Falei-vos, há uns tempos, da minha obsessão pelo meu peso - não vamos fingir que isso é algo positivo, porque não é. Atualmente, estou com o meu peso mais baixo em muitos anos, e continuo descontente - não faço ideia quando passei por este número na minha escalada para a obesidade mas, tendo em conta que tenho esta altura desde os meus 12, 13 anos e fui sempre gorda, diria que devia ter uns 10 ou 11 anos na última vez que a balança me indicou este valor. E não irei falar em números, para já. Um dia, lá chegaremos.

Contudo, este post não é sobre os meus problemas com o meu corpo - é mais um ataque de o rei vai nu, uma vez que ultimamente tenho lido e visto bastantes vídeos acerca do assunto, e deparei-me com outra realidade. Parece que, no extremo oposto dos padrões impostos pela sociedade, vive a brigada da aceitação. 

Espera lá... como assim? O quê?!

É que, enquanto de um lado do mundo vivem todos os que querem fazer passar a ideia de que nunca estaremos totalmente bem até nos conseguirmos enfiar numas calças 34 e conseguir continuar a respirar, do outro lado estão os que dizem que ninguém tem nada a ver com os corpos dos outros, que o importante é termos a capacidade de nos aceitarmos, que não faz mal se vestimos o 62 e precisamos de ocupar dois lugares no autocarro. E isto, meus caros, é absurdo.

Tudo bem, o corpo é vosso: tatuem uma pila na testa e perguntem-me se eu me importo. Agora, não me venham dizer que não há algo de errado convosco e que estão muito felizes com o vosso corpo quando têm de usar uma mão para levantar a barriga quando querem lavar a xaroca (adoro o termo, lidem com isso). Porque eu também vi isto: gente (muito) gorda a dizer que está feliz e bem resolvida com o corpo que tem. Ótimo, ainda bem!

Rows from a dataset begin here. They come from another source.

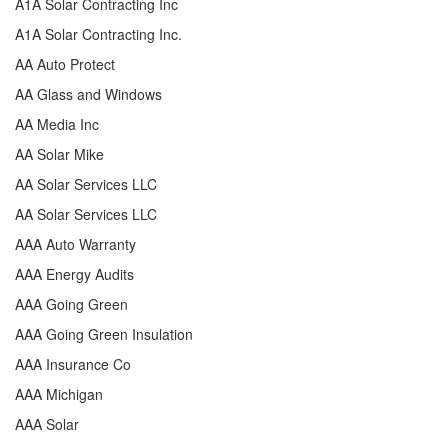
A1A Solar Contracting Inc
A1A Solar Contracting Inc.
AA Auto Protect
AA Glass and Windows
AA Media Inc
AA Solar Mike
AA Solar Services LLC
AA Solar Services LLC
AAA Auto Warranty
AAA Energy Audits
AAA Going Green
AAA Going Green Insulation
AAA Insurance Co
AAA Michigan
AAA Solar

O único inconveniente é que, no caso de ninguém reparar, ser gordo, ser obeso, traz problemas bem maiores do que o drama estético da coisa.

Cinderela, sua falsa, pessoas fit também adoecem!
Claro que sim. E, imaginem só, também morrem! A questão aqui é que isto nunca deveria ser usado como argumento para não se fazer algo pela nossa saúde. Há gente gorda mais saudável do que gente magra? Há, sim! Eu fui uma delas, durante algum tempo: ao contrário de algumas colegas esqueléticas, estava tudo bem comigo. Ou, pelo menos, eu achava que estava, até ter ficado sem a vesícula aos 20 anos e ter, finalmente, percebido isto: estamos todos sujeitos a determinadas doenças, e ser magro não é sinónimo de nos tornarmos imunes, mas ser obeso há de sempre, sempre, trazer consequências a longo prazo. Para quê sujeitarmo-nos a isso? Não nos bastam as doenças que não nos dão opção de escolha? 

O mais aborrecido nos gordos é que as nossas desculpas são universais: ai, que até o ar me engorda, ai que não consigo emagrecer. Gente, eu disse isto durante anos a fio! Achava mesmo que tinha uma tendência natural para a engorda e que estes quilos não me saíam de cima por nada deste mundo. E sabem o que descobri também? Bem... era mentira. Eu é que não estava a tentar o suficiente; assim que os problemas de saúde me obrigaram a parar de comer tudo o que me apetecia, eu perdi peso sem dramas. Sem dietas loucas, sem batidos de repolho com beterraba, sem comprimidos mágicos. Na verdade, eu nem engordo assim com tanta facilidade - e, quando tento, quando me esforço, perco peso bem rápido.

Sou magra? Não. Ainda estou a meia dúzia de quilos do peso que quero porque, apesar de ter parado a dieta quando cheguei a um peso em que me sentia bem, há mais de um ano atrás, atualmente esse número já não me serve e eu preciso de perder mais. Ainda assim, toda esta experiência abriu-me os olhos: o importante é ter saúde, como diz a minha avó. E aceitarem-se, sim, mas não se acomodarem num peso que não vos faz felizes e que vos trará dissabores a longo prazo.